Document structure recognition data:
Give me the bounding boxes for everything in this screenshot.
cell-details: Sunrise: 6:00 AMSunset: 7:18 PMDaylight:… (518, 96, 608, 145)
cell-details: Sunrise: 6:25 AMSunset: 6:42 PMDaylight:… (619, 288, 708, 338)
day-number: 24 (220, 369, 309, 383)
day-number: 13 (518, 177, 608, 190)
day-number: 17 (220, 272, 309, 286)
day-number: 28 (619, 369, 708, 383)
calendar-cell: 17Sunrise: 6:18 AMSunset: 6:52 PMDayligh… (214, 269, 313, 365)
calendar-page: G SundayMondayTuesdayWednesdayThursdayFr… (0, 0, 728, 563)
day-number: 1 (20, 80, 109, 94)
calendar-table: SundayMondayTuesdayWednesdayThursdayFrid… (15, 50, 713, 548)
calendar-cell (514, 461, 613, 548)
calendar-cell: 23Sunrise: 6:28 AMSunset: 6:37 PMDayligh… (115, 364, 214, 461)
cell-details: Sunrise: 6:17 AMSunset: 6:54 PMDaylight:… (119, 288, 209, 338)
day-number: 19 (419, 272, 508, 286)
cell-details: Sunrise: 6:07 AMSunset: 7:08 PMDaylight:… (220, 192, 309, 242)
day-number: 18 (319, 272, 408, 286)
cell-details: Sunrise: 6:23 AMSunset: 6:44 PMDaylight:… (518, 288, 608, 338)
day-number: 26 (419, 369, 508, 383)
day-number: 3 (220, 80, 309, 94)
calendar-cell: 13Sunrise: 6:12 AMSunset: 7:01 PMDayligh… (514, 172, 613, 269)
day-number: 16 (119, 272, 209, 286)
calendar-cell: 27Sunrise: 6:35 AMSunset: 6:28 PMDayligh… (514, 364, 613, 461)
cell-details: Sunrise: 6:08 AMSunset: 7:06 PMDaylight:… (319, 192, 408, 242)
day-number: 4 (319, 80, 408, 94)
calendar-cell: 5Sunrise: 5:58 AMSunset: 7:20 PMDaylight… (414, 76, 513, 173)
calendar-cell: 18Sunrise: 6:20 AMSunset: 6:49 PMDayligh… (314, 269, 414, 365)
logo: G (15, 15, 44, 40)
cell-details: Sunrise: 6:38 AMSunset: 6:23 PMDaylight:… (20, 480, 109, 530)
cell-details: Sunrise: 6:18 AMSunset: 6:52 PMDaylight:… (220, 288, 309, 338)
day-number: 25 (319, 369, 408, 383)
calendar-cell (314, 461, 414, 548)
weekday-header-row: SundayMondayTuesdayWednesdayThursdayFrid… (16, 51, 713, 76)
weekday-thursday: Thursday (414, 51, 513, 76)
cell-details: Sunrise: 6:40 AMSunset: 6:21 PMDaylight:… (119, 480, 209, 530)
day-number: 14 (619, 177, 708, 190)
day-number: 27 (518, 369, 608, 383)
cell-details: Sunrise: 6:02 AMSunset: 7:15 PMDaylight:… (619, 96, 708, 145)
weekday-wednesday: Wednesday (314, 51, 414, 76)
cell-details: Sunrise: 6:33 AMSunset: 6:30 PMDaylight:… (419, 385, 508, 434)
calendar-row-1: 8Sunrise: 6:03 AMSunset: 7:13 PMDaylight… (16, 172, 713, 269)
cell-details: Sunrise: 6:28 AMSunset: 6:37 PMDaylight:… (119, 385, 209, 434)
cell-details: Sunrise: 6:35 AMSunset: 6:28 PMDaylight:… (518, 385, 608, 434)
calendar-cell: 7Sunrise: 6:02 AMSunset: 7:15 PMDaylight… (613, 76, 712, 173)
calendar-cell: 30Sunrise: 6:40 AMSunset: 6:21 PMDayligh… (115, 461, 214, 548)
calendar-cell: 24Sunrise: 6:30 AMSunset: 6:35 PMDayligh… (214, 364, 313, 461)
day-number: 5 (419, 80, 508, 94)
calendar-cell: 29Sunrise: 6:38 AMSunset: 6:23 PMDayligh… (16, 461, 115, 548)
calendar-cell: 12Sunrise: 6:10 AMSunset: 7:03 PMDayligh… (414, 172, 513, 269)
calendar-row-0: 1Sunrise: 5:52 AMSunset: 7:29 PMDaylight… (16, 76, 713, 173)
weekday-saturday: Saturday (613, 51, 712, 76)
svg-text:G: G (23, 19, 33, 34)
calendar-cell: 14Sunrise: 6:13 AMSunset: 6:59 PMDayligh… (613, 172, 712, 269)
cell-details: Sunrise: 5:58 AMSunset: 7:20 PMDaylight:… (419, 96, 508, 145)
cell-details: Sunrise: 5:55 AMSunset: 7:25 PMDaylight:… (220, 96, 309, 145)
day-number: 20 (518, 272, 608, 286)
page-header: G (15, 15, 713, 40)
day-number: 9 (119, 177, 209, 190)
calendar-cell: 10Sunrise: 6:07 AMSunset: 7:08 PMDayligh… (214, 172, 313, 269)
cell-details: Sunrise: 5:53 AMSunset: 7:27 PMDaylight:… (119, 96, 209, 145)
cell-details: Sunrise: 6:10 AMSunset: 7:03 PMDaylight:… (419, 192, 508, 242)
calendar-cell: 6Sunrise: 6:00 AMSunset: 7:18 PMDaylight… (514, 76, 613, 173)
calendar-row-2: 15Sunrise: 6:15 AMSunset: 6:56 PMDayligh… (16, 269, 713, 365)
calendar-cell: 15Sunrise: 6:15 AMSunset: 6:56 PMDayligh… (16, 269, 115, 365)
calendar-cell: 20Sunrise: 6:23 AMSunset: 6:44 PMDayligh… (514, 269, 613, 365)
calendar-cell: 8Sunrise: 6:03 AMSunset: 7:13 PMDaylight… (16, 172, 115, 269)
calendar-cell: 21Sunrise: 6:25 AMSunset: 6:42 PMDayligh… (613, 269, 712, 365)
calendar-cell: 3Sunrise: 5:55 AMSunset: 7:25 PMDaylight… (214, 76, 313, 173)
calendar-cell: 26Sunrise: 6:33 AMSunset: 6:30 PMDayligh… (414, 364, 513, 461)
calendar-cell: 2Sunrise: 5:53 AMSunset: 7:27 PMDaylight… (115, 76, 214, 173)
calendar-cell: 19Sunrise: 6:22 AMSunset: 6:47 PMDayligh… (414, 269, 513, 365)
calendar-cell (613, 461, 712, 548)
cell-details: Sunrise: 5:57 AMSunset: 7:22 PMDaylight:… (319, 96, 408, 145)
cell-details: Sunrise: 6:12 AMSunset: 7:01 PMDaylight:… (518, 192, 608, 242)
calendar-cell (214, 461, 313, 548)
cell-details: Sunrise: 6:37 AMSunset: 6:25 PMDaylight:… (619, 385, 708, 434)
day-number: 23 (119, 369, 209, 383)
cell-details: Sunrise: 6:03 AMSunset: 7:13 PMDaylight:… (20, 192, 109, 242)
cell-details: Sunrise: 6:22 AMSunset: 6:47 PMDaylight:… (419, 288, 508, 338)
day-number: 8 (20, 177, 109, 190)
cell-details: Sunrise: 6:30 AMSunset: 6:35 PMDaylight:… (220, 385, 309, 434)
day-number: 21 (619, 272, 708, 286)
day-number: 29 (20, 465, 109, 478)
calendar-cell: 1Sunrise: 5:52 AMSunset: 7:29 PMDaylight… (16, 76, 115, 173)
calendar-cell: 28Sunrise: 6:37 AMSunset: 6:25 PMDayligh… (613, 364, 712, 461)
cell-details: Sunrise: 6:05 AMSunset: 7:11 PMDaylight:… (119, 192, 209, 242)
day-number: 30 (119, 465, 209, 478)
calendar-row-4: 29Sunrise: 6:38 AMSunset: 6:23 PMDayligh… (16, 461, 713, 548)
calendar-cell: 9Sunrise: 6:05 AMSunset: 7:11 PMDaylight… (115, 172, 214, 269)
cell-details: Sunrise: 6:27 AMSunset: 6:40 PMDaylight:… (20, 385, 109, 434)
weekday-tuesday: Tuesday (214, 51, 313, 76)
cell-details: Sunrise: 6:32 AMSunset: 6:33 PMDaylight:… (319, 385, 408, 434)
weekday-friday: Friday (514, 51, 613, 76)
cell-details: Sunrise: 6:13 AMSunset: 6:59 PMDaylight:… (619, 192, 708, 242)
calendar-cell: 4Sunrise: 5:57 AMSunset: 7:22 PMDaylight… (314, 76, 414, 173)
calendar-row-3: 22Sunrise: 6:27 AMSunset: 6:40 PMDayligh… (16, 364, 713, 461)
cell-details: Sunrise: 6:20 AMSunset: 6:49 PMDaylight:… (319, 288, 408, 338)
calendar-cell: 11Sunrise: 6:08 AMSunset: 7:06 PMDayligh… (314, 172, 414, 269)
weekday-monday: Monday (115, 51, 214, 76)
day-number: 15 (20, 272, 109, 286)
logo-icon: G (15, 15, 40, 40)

Exercise objective:
Search the entries above for "SundayMondayTuesdayWednesdayThursdayFrid". Show every line that has it.

Reply to the exercise:
calendar-table: SundayMondayTuesdayWednesdayThursdayFrid… (15, 50, 713, 548)
weekday-header-row: SundayMondayTuesdayWednesdayThursdayFrid… (16, 51, 713, 76)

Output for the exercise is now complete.